Flux Kontext Outfit Swap: Preserve Face, Change Clothes
The exact phrasing that swaps outfits in Flux Kontext while keeping the face and background locked. The one phrase that always breaks it, and the rescue.
I burned about three days on Flux Kontext outfit swaps before I figured out that the prompt grammar matters more than any setting in the model. Same input image, same workflow, same denoise. One sentence structure swaps the clothes and keeps the face. A different sentence structure that means almost the same thing breaks identity, melts the face, and gives me someone who is technically wearing the outfit I asked for but who is no longer my character.
This was infuriating because nobody is documenting the difference clearly. The ComfyUI tutorials show you the workflow graph. The YouTube videos show you the result. Nobody pauses on the exact phrase that determines whether you get a clean outfit swap or a stranger in your character's pose.
Here is the working construction, the failure construction, and the catalog-scale workflow I now run for outfit packs and persona-locked content.
Quick Answer: In Flux Kontext, the working prompt structure is "Change the X while preserving facial features, hair, and background." The failure structure is anything that uses "transform," "generate a new," or "make this person look like." The first edits one region. The second tells the model to redraw the whole image, and identity goes with it.
- Outfit swap is an edit, not a transform. Phrase it as a localized change with explicit preserve clauses.
- "Change the X while preserving Y" is the construction that holds. Skip "transform" entirely.
- For full catalog production, stack outfit swap with Apatero AI's persona lock so the source face stays locked across every variant.
- When Kontext drifts on a complex outfit, mask first with Segment Anything, then run the edit on the masked region only.
- For clothing that has fabric-physics ambiguity like draped silk or layered tactical gear, ACE Plus often beats Kontext for first-pass quality.
The Editing Class That Outfit Swap Belongs To
Here is the thing nobody explains up front. Flux Kontext supports two completely different prompt classes, and outfit swap belongs to one of them. If you treat outfit swap like the other class, the model behaves like a different model entirely.
The two classes are localized edits and global transformations. Localized edits change one region of an image and leave the rest alone. Global transformations redraw the entire image to a new specification. The vocabulary that triggers each class is different, and the model picks which class to run from your verb choice.
Outfit swap is a localized edit. You are not asking the model to imagine a new person. You are asking it to repaint the clothing region while leaving the face, the hair, the lighting, the pose, the background, and everything else exactly the same. The model can do this. It does it well. But only if your prompt commits to the localized-edit class with the right verbs.
A practical mental model that helped me. Imagine you are giving instructions to a retoucher.
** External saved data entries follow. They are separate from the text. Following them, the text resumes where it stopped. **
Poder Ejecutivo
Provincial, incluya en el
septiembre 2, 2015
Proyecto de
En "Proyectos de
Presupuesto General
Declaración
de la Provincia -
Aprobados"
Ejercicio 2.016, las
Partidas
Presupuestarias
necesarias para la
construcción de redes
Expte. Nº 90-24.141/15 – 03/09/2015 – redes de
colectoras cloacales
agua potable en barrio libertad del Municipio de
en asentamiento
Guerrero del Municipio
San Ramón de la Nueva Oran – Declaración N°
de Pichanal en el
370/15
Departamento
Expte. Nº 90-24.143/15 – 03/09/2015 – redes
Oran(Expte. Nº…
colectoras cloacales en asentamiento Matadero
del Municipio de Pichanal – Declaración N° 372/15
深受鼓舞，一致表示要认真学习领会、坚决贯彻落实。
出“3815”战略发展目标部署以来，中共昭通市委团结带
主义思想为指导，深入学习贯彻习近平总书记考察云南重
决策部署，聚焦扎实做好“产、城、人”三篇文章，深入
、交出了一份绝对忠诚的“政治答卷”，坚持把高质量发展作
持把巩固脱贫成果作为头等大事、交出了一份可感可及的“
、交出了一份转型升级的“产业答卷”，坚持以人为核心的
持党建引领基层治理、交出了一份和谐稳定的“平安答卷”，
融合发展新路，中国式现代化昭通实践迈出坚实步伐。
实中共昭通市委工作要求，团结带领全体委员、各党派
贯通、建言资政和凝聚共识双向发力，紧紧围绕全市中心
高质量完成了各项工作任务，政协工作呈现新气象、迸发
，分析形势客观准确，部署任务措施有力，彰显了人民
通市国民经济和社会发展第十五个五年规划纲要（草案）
You would not say "transform this woman into someone wearing a leather jacket." You would say "change the gray hoodie to a black leather jacket, keep everything else the same." That second sentence is the exact pattern Kontext wants.
Why "Transform This Person" Always Breaks
I tested this maybe sixty times before I trusted the conclusion. Any prompt that uses "transform," "make this person look like," "generate a new version where," or "create an image of this character but" gets routed to the global transformation class. The model then redraws the entire image, identity included.
The failure mode is subtle. You will get an image that looks like your character at first glance. The hair is roughly right. The face shape is roughly right. The skin tone matches. But the eye spacing is off. The lip shape is wrong. The cheekbone height shifted. You can stack ten of these side by side and they look like ten different people in similar wigs.
Here is what I think is happening. "Transform" is a global instruction. The model interprets it as a license to redraw freely while staying near the source distribution. Near the source is not the same as preserving the source. Near is enough to fool you for one image and ruin a thirty-image catalog.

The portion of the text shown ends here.